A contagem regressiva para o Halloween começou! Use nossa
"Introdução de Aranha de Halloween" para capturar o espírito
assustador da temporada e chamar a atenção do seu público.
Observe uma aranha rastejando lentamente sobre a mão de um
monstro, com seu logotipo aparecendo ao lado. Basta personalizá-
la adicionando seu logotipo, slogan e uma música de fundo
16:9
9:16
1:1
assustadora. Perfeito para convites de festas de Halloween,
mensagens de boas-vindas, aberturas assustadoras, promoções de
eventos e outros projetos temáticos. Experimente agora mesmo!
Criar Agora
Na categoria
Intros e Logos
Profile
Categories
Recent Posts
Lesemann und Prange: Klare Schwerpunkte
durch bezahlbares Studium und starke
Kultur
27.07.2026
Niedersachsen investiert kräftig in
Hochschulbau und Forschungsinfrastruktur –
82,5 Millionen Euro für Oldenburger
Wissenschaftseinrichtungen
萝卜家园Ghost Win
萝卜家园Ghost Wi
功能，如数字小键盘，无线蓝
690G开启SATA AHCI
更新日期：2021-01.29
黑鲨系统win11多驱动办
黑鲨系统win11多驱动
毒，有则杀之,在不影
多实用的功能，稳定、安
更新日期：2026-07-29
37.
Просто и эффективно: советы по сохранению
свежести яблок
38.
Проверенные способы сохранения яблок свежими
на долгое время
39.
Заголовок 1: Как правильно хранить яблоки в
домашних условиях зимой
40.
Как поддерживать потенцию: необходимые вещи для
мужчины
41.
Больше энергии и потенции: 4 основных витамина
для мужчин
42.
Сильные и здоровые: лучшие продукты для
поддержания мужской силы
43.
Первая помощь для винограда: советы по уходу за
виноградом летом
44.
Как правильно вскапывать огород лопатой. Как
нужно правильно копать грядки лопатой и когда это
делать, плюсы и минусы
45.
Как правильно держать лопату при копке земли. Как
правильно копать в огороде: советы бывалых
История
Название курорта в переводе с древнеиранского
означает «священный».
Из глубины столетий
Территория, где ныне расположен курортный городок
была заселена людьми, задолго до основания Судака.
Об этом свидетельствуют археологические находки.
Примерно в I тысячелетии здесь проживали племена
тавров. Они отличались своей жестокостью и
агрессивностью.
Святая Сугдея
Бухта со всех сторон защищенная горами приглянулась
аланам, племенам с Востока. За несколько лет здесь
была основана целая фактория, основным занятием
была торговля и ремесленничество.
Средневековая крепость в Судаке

---

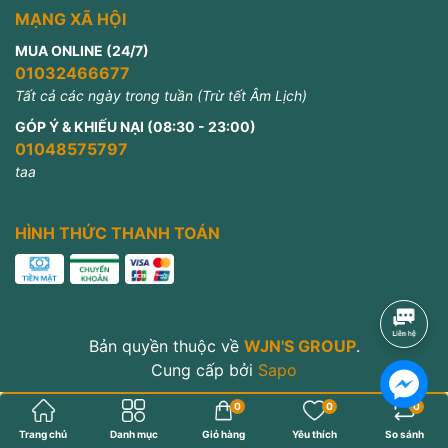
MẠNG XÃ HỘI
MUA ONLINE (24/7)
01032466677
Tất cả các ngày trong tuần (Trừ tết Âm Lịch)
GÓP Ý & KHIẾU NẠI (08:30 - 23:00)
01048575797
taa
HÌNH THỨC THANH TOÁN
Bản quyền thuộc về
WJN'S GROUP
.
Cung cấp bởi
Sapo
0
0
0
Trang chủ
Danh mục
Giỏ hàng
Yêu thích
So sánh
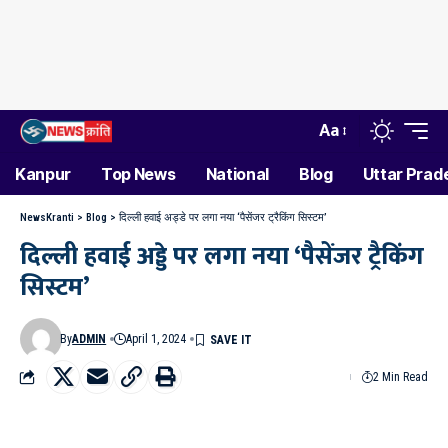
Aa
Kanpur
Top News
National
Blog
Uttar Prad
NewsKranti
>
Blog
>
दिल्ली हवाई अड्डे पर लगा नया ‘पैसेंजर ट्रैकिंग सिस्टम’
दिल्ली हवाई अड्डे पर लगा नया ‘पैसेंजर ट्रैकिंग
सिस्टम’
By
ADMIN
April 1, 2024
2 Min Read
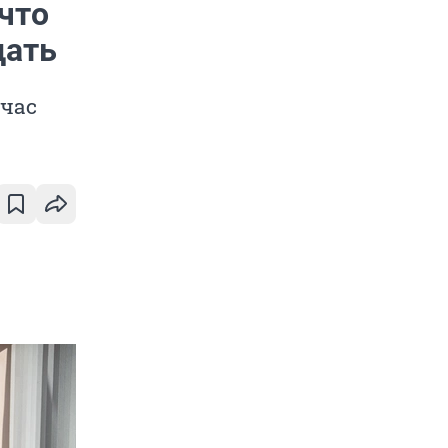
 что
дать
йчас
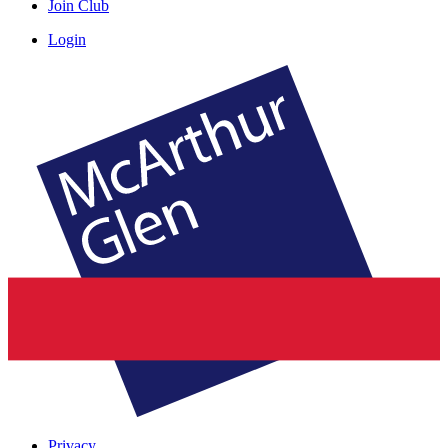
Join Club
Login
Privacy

**Task requirements:** The range runs from the line with "Сильные и здоровые: лучшие продукты для" up to and including the line with "Средневековая крепость в Судаке" in the listing above; please write out exactly those lines and nothing more.

**Your response:**
Сильные и здоровые: лучшие продукты для
поддержания мужской силы
43.
Первая помощь для винограда: советы по уходу за
виноградом летом
44.
Как правильно вскапывать огород лопатой. Как
нужно правильно копать грядки лопатой и когда это
делать, плюсы и минусы
45.
Как правильно держать лопату при копке земли. Как
правильно копать в огороде: советы бывалых
История
Название курорта в переводе с древнеиранского
означает «священный».
Из глубины столетий
Территория, где ныне расположен курортный городок
была заселена людьми, задолго до основания Судака.
Об этом свидетельствуют археологические находки.
Примерно в I тысячелетии здесь проживали племена
тавров. Они отличались своей жестокостью и
агрессивностью.
Святая Сугдея
Бухта со всех сторон защищенная горами приглянулась
аланам, племенам с Востока. За несколько лет здесь
была основана целая фактория, основным занятием
была торговля и ремесленничество.
Средневековая крепость в Судаке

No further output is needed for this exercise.